Pictures aside, write every record out again word for word.

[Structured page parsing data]
*****

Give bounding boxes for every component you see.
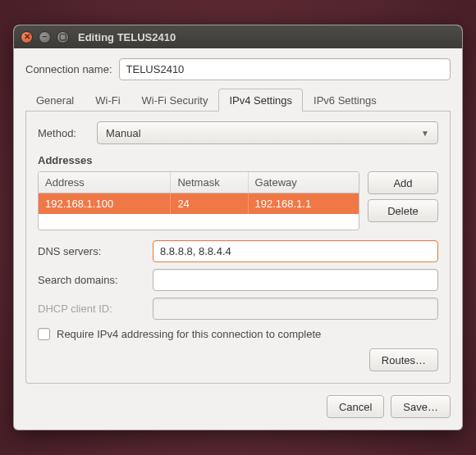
dhcp-client-id-input xyxy=(153,298,438,320)
addresses-table[interactable]: Address Netmask Gateway 192.168.1.100 24… xyxy=(38,171,359,230)
cancel-button[interactable]: Cancel xyxy=(327,395,384,418)
maximize-icon[interactable]: ▢ xyxy=(57,31,69,43)
method-select[interactable]: Manual ▼ xyxy=(97,121,438,144)
save-button[interactable]: Save… xyxy=(391,395,451,418)
table-row[interactable]: 192.168.1.100 24 192.168.1.1 xyxy=(39,193,359,214)
method-label: Method: xyxy=(38,127,90,139)
tab-ipv6-settings[interactable]: IPv6 Settings xyxy=(303,89,387,111)
search-domains-label: Search domains: xyxy=(38,274,144,286)
connection-name-input[interactable] xyxy=(119,58,451,80)
content: Connection name: General Wi-Fi Wi-Fi Sec… xyxy=(14,48,462,430)
require-ipv4-checkbox[interactable] xyxy=(38,328,50,340)
routes-button[interactable]: Routes… xyxy=(369,348,438,371)
require-ipv4-label: Require IPv4 addressing for this connect… xyxy=(57,328,321,340)
method-value: Manual xyxy=(106,127,141,139)
col-gateway[interactable]: Gateway xyxy=(249,172,359,193)
tab-wifi-security[interactable]: Wi-Fi Security xyxy=(131,89,219,111)
table-header: Address Netmask Gateway xyxy=(39,172,359,193)
cell-netmask: 24 xyxy=(171,193,248,214)
minimize-icon[interactable]: − xyxy=(39,31,51,43)
connection-name-label: Connection name: xyxy=(25,63,112,75)
tabs: General Wi-Fi Wi-Fi Security IPv4 Settin… xyxy=(25,89,451,111)
tab-ipv4-settings[interactable]: IPv4 Settings xyxy=(218,89,303,111)
window-title: Editing TELUS2410 xyxy=(78,31,176,43)
dns-label: DNS servers: xyxy=(38,245,144,257)
cell-gateway: 192.168.1.1 xyxy=(249,193,359,214)
addresses-title: Addresses xyxy=(38,154,438,166)
add-button[interactable]: Add xyxy=(368,171,438,194)
ipv4-panel: Method: Manual ▼ Addresses Address Netma… xyxy=(25,111,451,384)
search-domains-input[interactable] xyxy=(153,269,438,291)
dialog-window: ✕ − ▢ Editing TELUS2410 Connection name:… xyxy=(13,25,463,430)
chevron-down-icon: ▼ xyxy=(421,129,429,138)
col-netmask[interactable]: Netmask xyxy=(171,172,248,193)
close-icon[interactable]: ✕ xyxy=(21,31,33,43)
dhcp-client-id-label: DHCP client ID: xyxy=(38,303,144,315)
col-address[interactable]: Address xyxy=(39,172,171,193)
cell-address: 192.168.1.100 xyxy=(39,193,171,214)
tab-general[interactable]: General xyxy=(25,89,85,111)
delete-button[interactable]: Delete xyxy=(368,199,438,222)
tab-wifi[interactable]: Wi-Fi xyxy=(85,89,130,111)
titlebar: ✕ − ▢ Editing TELUS2410 xyxy=(14,25,462,48)
dns-servers-input[interactable] xyxy=(153,240,438,262)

*****

* _Task answer_
Give bounding boxes for every component you see.
dhcp-client-id-input xyxy=(153,298,438,320)
addresses-table[interactable]: Address Netmask Gateway 192.168.1.100 24… xyxy=(38,171,359,230)
cancel-button[interactable]: Cancel xyxy=(327,395,384,418)
maximize-icon[interactable]: ▢ xyxy=(57,31,69,43)
method-select[interactable]: Manual ▼ xyxy=(97,121,438,144)
save-button[interactable]: Save… xyxy=(391,395,451,418)
table-row[interactable]: 192.168.1.100 24 192.168.1.1 xyxy=(39,193,359,214)
method-label: Method: xyxy=(38,127,90,139)
tab-ipv6-settings[interactable]: IPv6 Settings xyxy=(303,89,387,111)
search-domains-label: Search domains: xyxy=(38,274,144,286)
connection-name-input[interactable] xyxy=(119,58,451,80)
content: Connection name: General Wi-Fi Wi-Fi Sec… xyxy=(14,48,462,430)
require-ipv4-checkbox[interactable] xyxy=(38,328,50,340)
routes-button[interactable]: Routes… xyxy=(369,348,438,371)
require-ipv4-label: Require IPv4 addressing for this connect… xyxy=(57,328,321,340)
method-value: Manual xyxy=(106,127,141,139)
col-gateway[interactable]: Gateway xyxy=(249,172,359,193)
tab-wifi-security[interactable]: Wi-Fi Security xyxy=(131,89,219,111)
table-header: Address Netmask Gateway xyxy=(39,172,359,193)
cell-netmask: 24 xyxy=(171,193,248,214)
minimize-icon[interactable]: − xyxy=(39,31,51,43)
connection-name-label: Connection name: xyxy=(25,63,112,75)
tabs: General Wi-Fi Wi-Fi Security IPv4 Settin… xyxy=(25,89,451,111)
tab-ipv4-settings[interactable]: IPv4 Settings xyxy=(218,89,303,111)
window-title: Editing TELUS2410 xyxy=(78,31,176,43)
dns-label: DNS servers: xyxy=(38,245,144,257)
cell-gateway: 192.168.1.1 xyxy=(249,193,359,214)
addresses-title: Addresses xyxy=(38,154,438,166)
add-button[interactable]: Add xyxy=(368,171,438,194)
ipv4-panel: Method: Manual ▼ Addresses Address Netma… xyxy=(25,111,451,384)
search-domains-input[interactable] xyxy=(153,269,438,291)
dialog-window: ✕ − ▢ Editing TELUS2410 Connection name:… xyxy=(13,25,463,430)
chevron-down-icon: ▼ xyxy=(421,129,429,138)
col-netmask[interactable]: Netmask xyxy=(171,172,248,193)
close-icon[interactable]: ✕ xyxy=(21,31,33,43)
dhcp-client-id-label: DHCP client ID: xyxy=(38,303,144,315)
col-address[interactable]: Address xyxy=(39,172,171,193)
cell-address: 192.168.1.100 xyxy=(39,193,171,214)
tab-general[interactable]: General xyxy=(25,89,85,111)
delete-button[interactable]: Delete xyxy=(368,199,438,222)
tab-wifi[interactable]: Wi-Fi xyxy=(85,89,130,111)
titlebar: ✕ − ▢ Editing TELUS2410 xyxy=(14,25,462,48)
dns-servers-input[interactable] xyxy=(153,240,438,262)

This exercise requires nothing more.